The frame of our project is constructed out of ⅛” plywood and includes the outside facade, inside support, and bottom drawer unit. The outside facade has cutouts for the Pi Camera, PiTFT, and drawer. The title is also engraved on and the box was later decorated with markers. Both the inside support and drawer unit are adapted designs from MakerCase. The inside support is a shorter, closed box with a matching front cutout for the drawer and a rectangular cutout on top for the snacks to fall through the dispensing mechanism. It also supports and props up the dispensing mechanism and Raspberry Pi. The drawer is an open box with finger joints and has an additional semicircle cutout on the front face for users to grab onto. Since the inside drawer is ~8 inches long and we do not want users to have to pull out the entire drawer to retrieve their snack, we created a sloped bottom by cutting a piece of wood slightly longer than the base such that the snack will roll to the front edge of the drawer. After designing the front face, internal support box, and drawer, the designs were exported as .dxf files and taken to the Rapid Prototyping Lab (RPL) to be laser engraved and cut out.

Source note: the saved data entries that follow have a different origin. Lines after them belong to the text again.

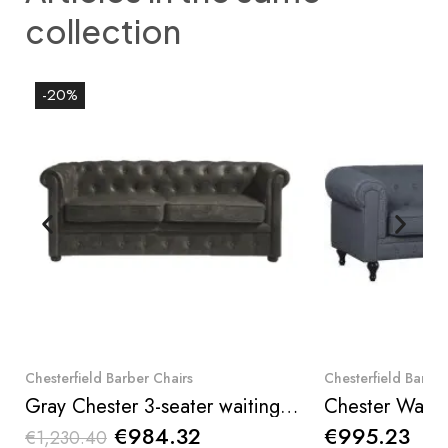
collection
-20%
Quick View
Qui
Chesterfield Barber Chairs
Chesterfield Barber
Gray Chester 3-seater waiting chair, classic English design — I-medStetic Premium
€984.32
€995.23
€1,230.40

With all the cut pieces, we began assembling the frame by using wood glue to put together the box and then attaching our dispensing mechanism on top of the internal box. As seen in the pictures below, the dispensing tubes are suspended above the cutout of the box using cardboard and tape. On the backside of the box are the linear actuators and servos which are raised higher for smoother sliding with our chutes, again using cardboard and tape. Currently, these pieces are made out of cardboard and secured with tape as this allows for easy adjustments while testing was being completed to find the optimal location for the servos and chutes, in addition to allowing us to unclog the system during initial testing of the dispensing mechanism. Lastly, two cardboard columns on top of the support box on the front side are used to elevate the breadboard and avoid interference with the dispensing mechanism. Once all adjustments had been made, the front and side panels were glued onto the sides and front of the support box.

Two pieces of foam were also taped to the inside of the box to guide the drawer’s direction when pulling in and out.